L'arrivée de populations déplacées peut entraîner des tensions, allant de la simple frustration à la violence pure et simple, entre les communautés d'accueil et les populations déplacées. Comment ces risques peuvent-ils être atténués et les groupes intégrés ? Par exemple, des chercheurs examinent comment les ligues de football qui associent des réfugiés à des jeunes nés au Liban ont un impact sur la cohésion sociale, en s'appuyant sur preuves prometteuses d'Irak.  

Comment les personnes déplacées peuvent-elles être intégrées dans les marchés du travail d'accueil ? (21 % des études en cours) 

À mesure que la durée moyenne des crises augmente, la capacité de travailler est importante pour que les populations déplacées conservent un sentiment d'action, gagnent leur vie, maintiennent ou renforcent leurs compétences, contribuent de manière productive au bien-être de leurs familles et contribuent économiquement. En Ouganda, par exemple, une étude évalue si le fait d'offrir aux entreprises des subventions pour embaucher des réfugiés peut aider à réduire la discrimination sur le marché du travail.

COVID-19 comme catalyseur 

Lorsque la pandémie a commencé, les organisations humanitaires ont eu du mal à continuer à fournir des services de base tout en répondant aux besoins croissants en matière de santé, d'emploi et de sécurité des communautés déplacées déjà marginalisées. À cette époque où nos partenaires avaient besoin de recherches et de données exploitables pour guider la prise de décision, nous nous attendions à une pause dans nos projets de déplacement forcé, étant donné que la pandémie a encore compliqué un environnement de recherche déjà difficile. 

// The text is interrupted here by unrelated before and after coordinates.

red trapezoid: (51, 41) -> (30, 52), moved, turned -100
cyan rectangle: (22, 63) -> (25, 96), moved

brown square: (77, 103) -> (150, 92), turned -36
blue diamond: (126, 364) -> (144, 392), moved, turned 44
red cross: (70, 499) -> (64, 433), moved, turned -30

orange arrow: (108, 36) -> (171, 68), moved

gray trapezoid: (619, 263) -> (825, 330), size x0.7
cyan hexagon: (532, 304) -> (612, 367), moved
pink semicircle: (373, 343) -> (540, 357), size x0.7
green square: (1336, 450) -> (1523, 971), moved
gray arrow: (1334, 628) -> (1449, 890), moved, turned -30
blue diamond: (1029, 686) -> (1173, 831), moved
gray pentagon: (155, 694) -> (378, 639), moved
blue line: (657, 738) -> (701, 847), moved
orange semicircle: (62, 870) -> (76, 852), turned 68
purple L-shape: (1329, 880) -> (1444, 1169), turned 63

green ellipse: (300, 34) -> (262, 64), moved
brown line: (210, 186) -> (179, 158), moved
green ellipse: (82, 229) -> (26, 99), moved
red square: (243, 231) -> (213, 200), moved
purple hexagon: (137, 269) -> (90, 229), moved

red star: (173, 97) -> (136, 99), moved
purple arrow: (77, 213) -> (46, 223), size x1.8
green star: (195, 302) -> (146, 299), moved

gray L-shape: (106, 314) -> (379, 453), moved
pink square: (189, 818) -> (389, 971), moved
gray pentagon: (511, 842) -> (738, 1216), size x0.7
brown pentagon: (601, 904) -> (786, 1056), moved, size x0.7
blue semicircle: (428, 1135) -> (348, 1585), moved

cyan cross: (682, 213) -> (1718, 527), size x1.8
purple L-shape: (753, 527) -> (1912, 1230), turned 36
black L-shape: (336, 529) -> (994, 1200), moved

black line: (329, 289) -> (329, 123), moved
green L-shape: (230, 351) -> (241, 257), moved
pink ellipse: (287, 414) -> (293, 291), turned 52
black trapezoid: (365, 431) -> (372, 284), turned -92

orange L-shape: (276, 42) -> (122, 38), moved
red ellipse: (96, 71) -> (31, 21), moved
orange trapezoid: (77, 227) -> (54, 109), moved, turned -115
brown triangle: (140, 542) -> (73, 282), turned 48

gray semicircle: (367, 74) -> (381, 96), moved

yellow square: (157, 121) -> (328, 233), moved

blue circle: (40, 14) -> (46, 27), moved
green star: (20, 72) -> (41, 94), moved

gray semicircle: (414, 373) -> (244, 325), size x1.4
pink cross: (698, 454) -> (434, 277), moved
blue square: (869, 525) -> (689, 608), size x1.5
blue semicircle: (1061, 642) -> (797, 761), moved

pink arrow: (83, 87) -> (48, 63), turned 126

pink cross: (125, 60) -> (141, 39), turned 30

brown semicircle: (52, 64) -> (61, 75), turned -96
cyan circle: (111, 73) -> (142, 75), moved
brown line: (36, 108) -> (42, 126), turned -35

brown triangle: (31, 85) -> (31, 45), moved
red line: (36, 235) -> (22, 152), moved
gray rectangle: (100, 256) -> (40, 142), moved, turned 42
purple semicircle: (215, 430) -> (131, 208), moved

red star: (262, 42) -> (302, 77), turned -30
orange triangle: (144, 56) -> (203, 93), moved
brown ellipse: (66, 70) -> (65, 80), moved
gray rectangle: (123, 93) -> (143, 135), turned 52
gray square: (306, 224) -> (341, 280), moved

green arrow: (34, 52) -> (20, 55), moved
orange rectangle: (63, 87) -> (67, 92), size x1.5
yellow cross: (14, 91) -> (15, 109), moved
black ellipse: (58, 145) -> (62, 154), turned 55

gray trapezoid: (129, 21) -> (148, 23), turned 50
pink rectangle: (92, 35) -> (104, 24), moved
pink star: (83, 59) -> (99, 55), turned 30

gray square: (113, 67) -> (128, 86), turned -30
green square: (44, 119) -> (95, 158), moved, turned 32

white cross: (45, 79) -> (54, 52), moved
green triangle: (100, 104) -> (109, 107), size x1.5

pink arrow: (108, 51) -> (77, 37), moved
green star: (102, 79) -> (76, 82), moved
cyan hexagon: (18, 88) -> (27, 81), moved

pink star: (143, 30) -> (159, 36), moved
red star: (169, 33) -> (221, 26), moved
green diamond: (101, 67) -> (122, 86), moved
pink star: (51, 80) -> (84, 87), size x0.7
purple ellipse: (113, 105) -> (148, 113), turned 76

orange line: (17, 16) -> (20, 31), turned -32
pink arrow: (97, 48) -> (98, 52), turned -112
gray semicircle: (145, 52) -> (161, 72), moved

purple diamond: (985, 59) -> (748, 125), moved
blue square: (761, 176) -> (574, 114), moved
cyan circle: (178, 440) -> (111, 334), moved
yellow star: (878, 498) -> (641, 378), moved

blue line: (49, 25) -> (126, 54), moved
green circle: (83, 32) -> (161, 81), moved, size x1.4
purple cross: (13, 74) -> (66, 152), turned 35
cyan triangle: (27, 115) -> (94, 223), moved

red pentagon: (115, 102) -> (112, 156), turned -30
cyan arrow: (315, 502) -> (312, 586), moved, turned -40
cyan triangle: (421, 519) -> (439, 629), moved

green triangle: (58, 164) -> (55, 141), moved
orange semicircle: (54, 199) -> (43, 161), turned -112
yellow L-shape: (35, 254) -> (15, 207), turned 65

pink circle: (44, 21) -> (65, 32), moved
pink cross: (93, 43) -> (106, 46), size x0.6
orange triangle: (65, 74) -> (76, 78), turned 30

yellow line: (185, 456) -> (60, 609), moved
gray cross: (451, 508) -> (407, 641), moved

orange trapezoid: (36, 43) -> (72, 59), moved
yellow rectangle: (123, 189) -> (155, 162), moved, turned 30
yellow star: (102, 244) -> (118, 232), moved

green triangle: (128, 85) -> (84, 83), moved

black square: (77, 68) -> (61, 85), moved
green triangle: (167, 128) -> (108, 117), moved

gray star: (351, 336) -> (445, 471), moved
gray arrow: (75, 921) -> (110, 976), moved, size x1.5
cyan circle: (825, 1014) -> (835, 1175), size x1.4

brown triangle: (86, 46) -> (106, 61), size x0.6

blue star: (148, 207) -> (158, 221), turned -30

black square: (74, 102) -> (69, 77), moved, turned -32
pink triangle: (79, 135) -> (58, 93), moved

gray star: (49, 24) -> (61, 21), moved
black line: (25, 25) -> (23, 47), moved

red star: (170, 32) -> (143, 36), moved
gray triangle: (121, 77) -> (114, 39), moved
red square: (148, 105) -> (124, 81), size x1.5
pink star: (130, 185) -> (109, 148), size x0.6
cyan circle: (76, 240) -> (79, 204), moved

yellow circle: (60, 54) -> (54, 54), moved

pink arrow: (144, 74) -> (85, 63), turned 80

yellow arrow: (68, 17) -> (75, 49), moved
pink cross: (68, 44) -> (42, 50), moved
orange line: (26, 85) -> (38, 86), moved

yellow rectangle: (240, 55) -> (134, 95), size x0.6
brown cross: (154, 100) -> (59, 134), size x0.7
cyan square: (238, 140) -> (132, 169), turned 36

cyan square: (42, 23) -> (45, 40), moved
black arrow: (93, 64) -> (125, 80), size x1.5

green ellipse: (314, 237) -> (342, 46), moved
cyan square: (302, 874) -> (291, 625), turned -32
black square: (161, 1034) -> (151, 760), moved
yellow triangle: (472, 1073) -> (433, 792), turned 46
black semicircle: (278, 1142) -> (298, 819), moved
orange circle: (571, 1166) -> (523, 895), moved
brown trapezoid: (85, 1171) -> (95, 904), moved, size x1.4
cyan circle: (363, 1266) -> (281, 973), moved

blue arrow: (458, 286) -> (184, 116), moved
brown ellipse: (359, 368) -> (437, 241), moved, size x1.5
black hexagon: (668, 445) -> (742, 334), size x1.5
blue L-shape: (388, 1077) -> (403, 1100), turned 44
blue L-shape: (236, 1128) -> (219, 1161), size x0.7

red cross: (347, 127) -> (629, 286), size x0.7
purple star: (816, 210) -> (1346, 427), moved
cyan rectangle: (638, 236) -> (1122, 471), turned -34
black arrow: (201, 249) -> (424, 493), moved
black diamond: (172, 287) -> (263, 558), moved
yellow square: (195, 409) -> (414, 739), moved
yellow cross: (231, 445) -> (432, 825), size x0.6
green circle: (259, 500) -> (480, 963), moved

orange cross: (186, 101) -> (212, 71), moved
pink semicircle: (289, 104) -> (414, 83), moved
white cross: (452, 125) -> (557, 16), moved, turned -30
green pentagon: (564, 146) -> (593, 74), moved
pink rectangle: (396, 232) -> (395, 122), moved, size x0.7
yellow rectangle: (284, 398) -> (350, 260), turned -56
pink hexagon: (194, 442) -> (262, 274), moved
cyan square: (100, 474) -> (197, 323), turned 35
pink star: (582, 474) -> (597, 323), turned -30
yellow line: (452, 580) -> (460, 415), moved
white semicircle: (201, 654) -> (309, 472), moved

Bien que certains projets aient dû faire une pause, nous avons également constaté une expansion surprenante et encourageante des travaux en cours, alors que les chercheurs ont agi rapidement pour répondre aux questions pressantes liées au COVID pour les populations déplacées de force et fournir aux partenaires des informations indispensables. Au cours des deux derniers mois, des chercheurs ont lancé ou fait pivoter des projets pour comprendre comment les messages sont diffusés dans les contextes humanitaires en Turquie, comment l'argent peut aider les migrants vénézuéliens en Colombie, l'impact de la pandémie sur les décisions de retour de Liban à Syrie, et si la graduation atténue l'effet de COVID-19 dans Ouganda

Alors que certains projets ont dû faire une pause, nous avons également vu une expansion surprenante et encourageante du travail en cours.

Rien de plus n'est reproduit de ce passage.